Methods for efficient protein identification based on mass spectrometry used for analysis of the mitochondrial outer membrane proteome of baker's yeast Saccharomyces cerevisiae
University of Würzburg, Germany, 2006

The data processing in mass spectrometry based Proteomics from recording of the spectra on over and over again reveiled as a bottleneck in Proteomics projects. The analysis of complex samples needs efficient software support. The present work focusses on this problem and provides solutions.
After solving this problem, important proteins of the mitochondrial proteome of Saccharomyces cerevisiae, the human platelet and of Dictyostelium discoideum could be identified efficiently, including some modifications. The developed procedures were used while completing the mitochondrial proteome of Saccharomyces cerevisiae and were applied for the analysis of the centrosomal proteome of Dictyostelium discoideum.

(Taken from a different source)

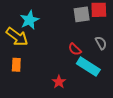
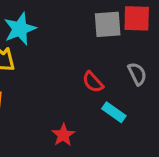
cyan rectangle: (88, 67) -> (114, 112), size x0.6

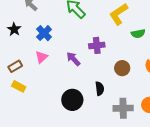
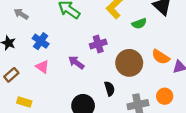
pink triangle: (41, 57) -> (42, 67), turned -32
brown rectangle: (15, 66) -> (11, 75), moved
brown circle: (122, 68) -> (129, 63), size x1.6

The results obtained by using the developed computerized methods were published by the users in peer-reviewed scientific journals (Sickmann, A. et al., 2003, Proceedings of the National Academy of Sciences (PNAS), 23 (100), 13207-13212; Moebius, J. et al., 2005, Molecular & Cellular Proteomics, 4 (11), 1754-1761; Zahedi, R. P. et al., 2005, Proteomics, 14 (4), 3581-3588; Zahedi, R. P. et al., 2006, Molecular Biology of the Cell, 17 (3), 1436-1450; Lewandrowski, U. et al., 2006, Molecular & Cellular Proteomics, 5 (2), 226-233; Reinders, Y. et al., 2006, Journal of Proteome Research, 5 (3), 589 -598).
The aim is to implement and provide an infrastructure suitable for mass data analysis and for complex data mining within the field of protein mass spectrometry. For each single project step in data analysis of mass spectrometry based Proteomics projects, efficient support by software tools was designed and implemented. For instance, the data conversion was optimized and an integrated platform for data interpretation algorithms was created and established. In order to realize this, solutions for data conversions must be implemented on one hand in oder to obtain mass spectrum data in a portable format, on the other hand in order to provide the interpretation results for further processing.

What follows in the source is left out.